All that gold must be stored somewhere. Vaults are located all over the world, some of them in China, some in the Swiss mountains, and some at the BOE.
One of the world’s largest gold vaults is run by the BOE and holds approximately four hundred thousand gold bars. Before jumping to conclusions about the ownership of all these gold bars, know that the BOE only owns two of them. That’s right – two. For the rest, it acts as a custodian for other central banks and commercial firms around the world. Also, it stores the UK gold reserves on behalf of the Treasury. For those that don’t know, London is the global center for gold trading. The BOE provides gold accounts to central bank customers to support financial stability, for example.
When gold held by the BOE “changes hands,” meaning that one central bank reduces its reserves and another one buys, the physical gold does not leave the premises of the vault. Only the ownership (on paper) changes.
One of the most prominent central banks in the world, the Bank of England, decides on the monetary policy in the United Kingdom, among other tasks. For currency traders, this is the most important aspect of the BOE’s work, as it influences the value of the local currency – the GBP.
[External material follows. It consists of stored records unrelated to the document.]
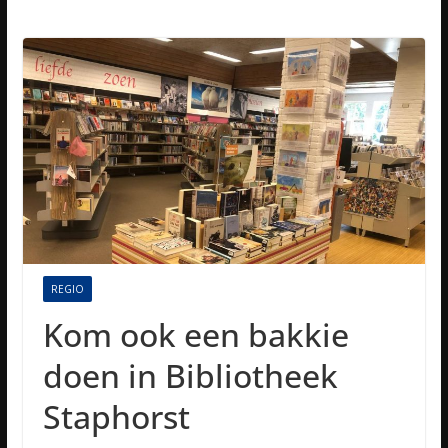
REGIO
Kom ook een bakkie
doen in Bibliotheek
Staphorst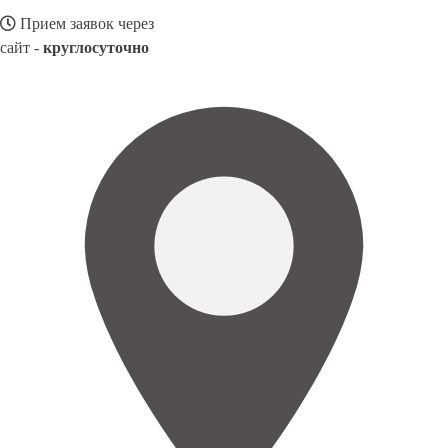
Прием заявок через
сайт -
круглосуточно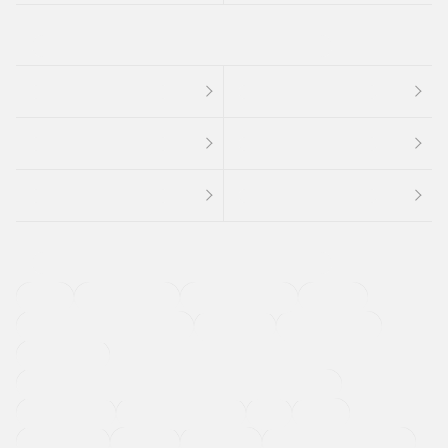
４ＷＤ
定期点検記録簿
ワンオーナーカー
福祉車両
メーカー系販売店取り扱い車
修復歴無し
アルミホイール
寒冷地仕様車
過給機設定モデル（ターボ・スーパーチャージャーなど)
ETC
CDプレーヤー
カーナビゲーション
禁煙車
法定整備付き
保証付き
エアバッグ
ディスチャージドランプ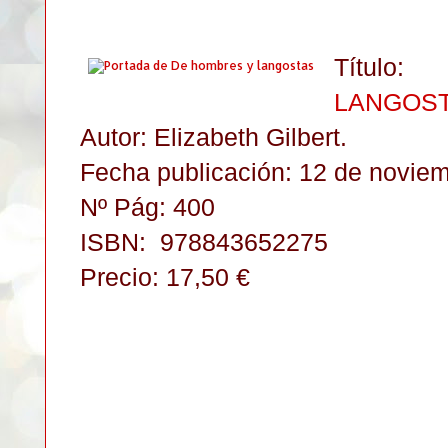
Título
LANGOST
Autor: Elizabeth Gilbert.
Fecha publicación: 12 de noviem
Nº Pág: 400
ISBN:
978843652275
Precio: 17,50 €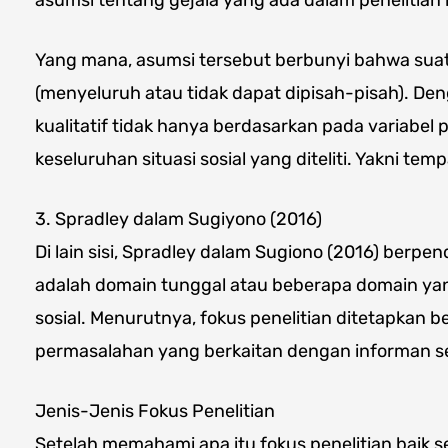
Yang mana, asumsi tersebut berbunyi bahwa suatu 
(menyeluruh atau tidak dapat dipisah-pisah). Den
kualitatif tidak hanya berdasarkan pada variabel pe
keseluruhan situasi sosial yang diteliti. Yakni temp
3. Spradley dalam Sugiyono (2016)
Di lain sisi, Spradley dalam Sugiono (2016) berpe
adalah domain tunggal atau beberapa domain ya
sosial. Menurutnya, fokus penelitian ditetapkan 
permasalahan yang berkaitan dengan informan ser
Jenis-Jenis Fokus Penelitian
Setelah memahami apa itu fokus penelitian bai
The GBP is more volatile than other currencies on the Forex dashboard. For example, in January 2015, when the Swiss National Bank dropped the fixed exchange rate on the EURCHF pair, the financial community focused on the huge drop that resulted in the EURCHF – from 1.20 to below 0.90. However, the GBPCHF pair dropped even more, illustrating the higher volatility of the GBP pairs.
A former world reserve currency, the GBP still plays a crucial role in the world’s financial markets. It is part of many countries’ foreign reserves, and the City of London remains the global financial center, despite Brexit.
In recent years, the BOE has changed from a conservative institution to a more proactive one. In many ways, it resembles the United States Fed, as it follows the Fed’s decisions closely, despite the BOE’s proximity to the European Central Bank.
It appointed its first non-British Governor (Mark Carney), it changed the Inflation Report, it coordinates its actions with the world’s leading central banks, and it is trying to become more transparent in its operations – all of which make it a remarkable 21st century central bank.
This trading academy covers all relevant central banks in the world as their decisions have a strong impact on the value of the local currency and in the international flow of capital. Ranking them in terms of importance makes no sense. However, if ranking criteria were allowed, the BOE would sit near the top.